Clark County School District enrollment grows, with Hispanics leading the trend

They’re called a minority, but Friday showed that Hispanics are anything but in the nation’s fifth-largest school district.

In this school year’s official head count, which took place that day, Hispanic students outnumbered any two other ethnicities combined in the Clark County School District. Their numbers are rising at twice the rate that the Caucasian student population is declining.

This comes as the district reports a record enrollment of 315,087 students, marking a 3,658-student increase, or 1 percent, over last year’s preliminary count of 311,429.

The Nevada Department of Education verifies the district’s head count before providing funding. It reported late Tuesday that its audit – also preliminary – showed enrollment in Clark County public schools was at 314,956 students. That’s a little less than the district’s count, but still marks a record and shows about 2,200 more students than district officials had expected.

The effect of Clark County’s enrollment increase – which is reflected statewide as the number of Nevada students increased this year by nearly 13,000 students to a total of 452,220 – will be more money. With state funding at $5,457 per student, a $200 increase over 2012-13, the enrollment increase will translate to about $19 million more for the district.

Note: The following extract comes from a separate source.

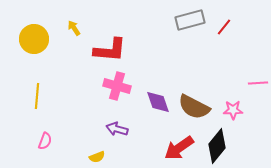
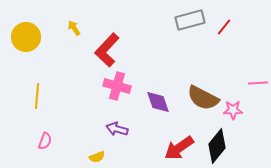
yellow circle: moved 8 px left, 2 px up
red L-shape: moved 3 px left; rotated 128 degrees clockwise
brown semicircle: moved 9 px right, 9 px up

However, the other effect will be more crowding at elementary schools that are already beyond capacity and now use every portable classroom that the district can find.

“We’re going to have some real difficult challenges,” said Rick Baldwin, the district’s director of demographics and zoning, talking to a committee that began planning on Tuesday for how Clark County schools’ attendance boundaries could be moved to redistribute students among schools, relieving the pressure at crowded campuses.


Exactly a decade ago, 44 percent of the district’s students were Caucasian and 33 percent were Hispanic. As of Friday, that was switched. Just over 44 percent of students are now Hispanic. Caucasians are at 28 percent.

The shift has been steady, with Hispanics overtaking white students in 2006 as the largest demographic in the district. Statewide, Hispanics edged past Caucasians three years ago to become Nevada’s largest student group, accounting for nearly 39 percent of the enrollment.

Since last school year, Hispanic student numbers grew by 2,811 in Clark County while Caucasians decreased by 1,576. With the exception of American Indian students, which make up just 0.5 percent of the district’s enrollment, Caucasians are the only group that’s shrinking. Other ethnicities remain stagnant or show slight increases, with Hispanics outpacing all other groups.

Why does this matter?

The Clark County School Board and district officials have been trying to improve student performance for years. But as Hispanic students increase in number, so does the scope of the challenges they bring to the district, according to state test results and graduation rates that show them lagging behind other student groups.

State tests are first given in third grade. While 83 percent of Caucasian third-graders meet standards in math, only 66 percent of Hispanic students are at the same place. While 75 percent of Caucasian third-graders read at grade level, barely half of Hispanic students can do the same.

That state test continues into eighth grade. About 72 percent of those Caucasian students meet math standards compared to 53 percent of Hispanics. About 63 percent of those Caucasians read at grade level compared to 38 percent of Hispanics.


Having more students also creates more problems for the cash-strapped district that can’t afford to build new schools.

While middle and high schools have thousands of open seats, Clark County’s 217 elementary schools are strained with about 19,400 more students than their campuses were designed to accommodate, Baldwin said.

Elementary schools, on average, are 14 percent over their student capacities. Some schools, such as Wynn and Long elementary schools, are more than 70 percent over their capacities, relying on 18 and 16 portables, respectively.

And those figures are based on an unofficial head count from Aug. 28 that found “thousands” of fewer students than were counted Friday, said Baldwin, whose office will recalculate enrollment using Friday’s results.

The district has already identified 51 crowded elementary schools that may meet all three triggers this year for going year-round in 2014-15.

However, Baldwin emphasized, it’s unlikely all of those schools will meet the requirement of having a projected enrollment for next school year that represents a 5 percent increase over the average enrollment now and in the preceding year.

It also was before Friday’s unexpected growth in enrollment, which mostly occurred in elementary schools that gained 1,539 more students than projected. Cumulatively, middle and high schools added 653 more students than expected.

The good news is that the district likely won’t have to add more classroom teachers despite receiving about 2,000 more students than expected, Chief Human Capital Officer Staci Vesneske said. “It sounds like a lot,” but isn’t once spread across 357 schools, she said.